A shorter walk in the morning would be fine, but a longer more interesting one in the afternoon is a must. These dogs also like to be able to roam around a back garden as often as possible so they can really let off steam. However, the fencing has to be extremely secure to keep these large dogs in because if they find a weakness in the fence, they will soon escape out and get into all sorts of trouble.
With this said, GSMD puppies should not be over exercised because their joints and bones are still growing. This includes not letting a dog jump up and down from furniture or going up or down the stairs. Too much pressure placed on their joints and spines at an early age could result in a dog developing serious problems later in their lives.
If you get a Greater Swiss Mountain puppy from a breeder, they would give you a feeding schedule and it's important to stick to the same routine, feeding the same puppy food to avoid any tummy upsets. You can change a puppy's diet, but this needs to be done very gradually always making sure they don't develop any digestive upsets and if they do, it's best to put them back on their original diet and to discuss things with the vet before attempting to change it again.

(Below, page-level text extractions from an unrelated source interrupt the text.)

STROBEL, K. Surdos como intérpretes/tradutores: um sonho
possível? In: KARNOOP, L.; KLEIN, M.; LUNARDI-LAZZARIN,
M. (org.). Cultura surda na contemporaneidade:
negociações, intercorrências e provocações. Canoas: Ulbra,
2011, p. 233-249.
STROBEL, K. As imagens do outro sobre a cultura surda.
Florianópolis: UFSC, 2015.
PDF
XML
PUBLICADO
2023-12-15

Older dogs are not known to be fussy or finicky eaters, but this does not mean you can feed them a lower quality diet. It's best to feed a mature dog twice a day, once in the morning and then again in the evening, making sure it's good quality food that meets all their nutritional requirements. It's also important that dogs be given the right amount of exercise so they burn off any excess calories or they might gain too much weight which can lead to all sorts of health issues. Obesity can shorten a dog's life by several years so it's important to keep an eye on their waistline from the word go.
Because the GSMD is known to suffer from bloat, it is really important for them to be fed twice a day instead of giving a dog just one larger meal a day. It's also a good idea to invest in a stand for their feed bowls which makes it easier for these large dogs to eat comfortably without having to stretch their necks down to reach their food. Dogs should never be exercised just before or just after they have eaten either because this puts them more at risk of suffering from bloat.

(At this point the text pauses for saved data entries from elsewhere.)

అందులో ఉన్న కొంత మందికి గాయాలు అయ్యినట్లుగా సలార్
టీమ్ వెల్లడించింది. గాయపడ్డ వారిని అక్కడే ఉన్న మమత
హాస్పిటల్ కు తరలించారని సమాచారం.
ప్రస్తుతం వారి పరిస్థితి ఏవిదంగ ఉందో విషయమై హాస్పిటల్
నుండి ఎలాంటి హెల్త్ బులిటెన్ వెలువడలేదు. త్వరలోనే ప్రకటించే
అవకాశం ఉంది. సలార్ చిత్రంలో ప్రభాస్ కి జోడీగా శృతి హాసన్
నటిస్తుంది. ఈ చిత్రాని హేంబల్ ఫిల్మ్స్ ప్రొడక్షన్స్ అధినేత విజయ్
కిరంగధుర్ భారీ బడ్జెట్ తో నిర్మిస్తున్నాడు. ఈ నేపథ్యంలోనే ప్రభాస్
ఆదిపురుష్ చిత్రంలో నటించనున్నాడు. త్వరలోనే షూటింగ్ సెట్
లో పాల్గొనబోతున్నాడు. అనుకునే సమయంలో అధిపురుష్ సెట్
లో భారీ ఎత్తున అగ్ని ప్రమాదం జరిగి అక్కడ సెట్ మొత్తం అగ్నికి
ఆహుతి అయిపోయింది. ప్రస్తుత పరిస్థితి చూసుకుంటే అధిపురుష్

If you are looking to buy a Greater Swiss Mountain Dog, you would need to register your interest with breeders because very few puppies are bred and registered with The Kennel Club every year and you would need to pay upwards of £500 for a well-bred pedigree puppy. The cost of insuring a male 3-year-old Greater Swiss Mountain Dog in northern England would be £64.15 a month for basic cover but for a lifetime policy, this would set you back £114.54 a month (quote as of June 2016). When insurance companies calculate a pet's premium, they factor in several things which includes where you live in the UK, a dog's age and whether or not they have been neutered or spayed among other things.
When it comes to food costs, you need to buy the best quality food whether wet or dry making sure it suits the different stages of a dog’s life. This would set you back between £60 - £70 a month. On top of all of this, you need to factor in veterinary costs if you want to share your home with a GSMD and this includes their initial vaccinations, their annual boosters, the cost of neutering or spaying a dog when the time is right and their yearly health checks, all of which quickly adds up to over £1500 a year.
As a rough guide, the average cost to keep and care for a Greater Swiss Mountain Dog would be between £130 to £190 a month depending on the level of insurance cover you opt to buy for your dog, but this does not include the initial cost of buying a pedigree or other puppy.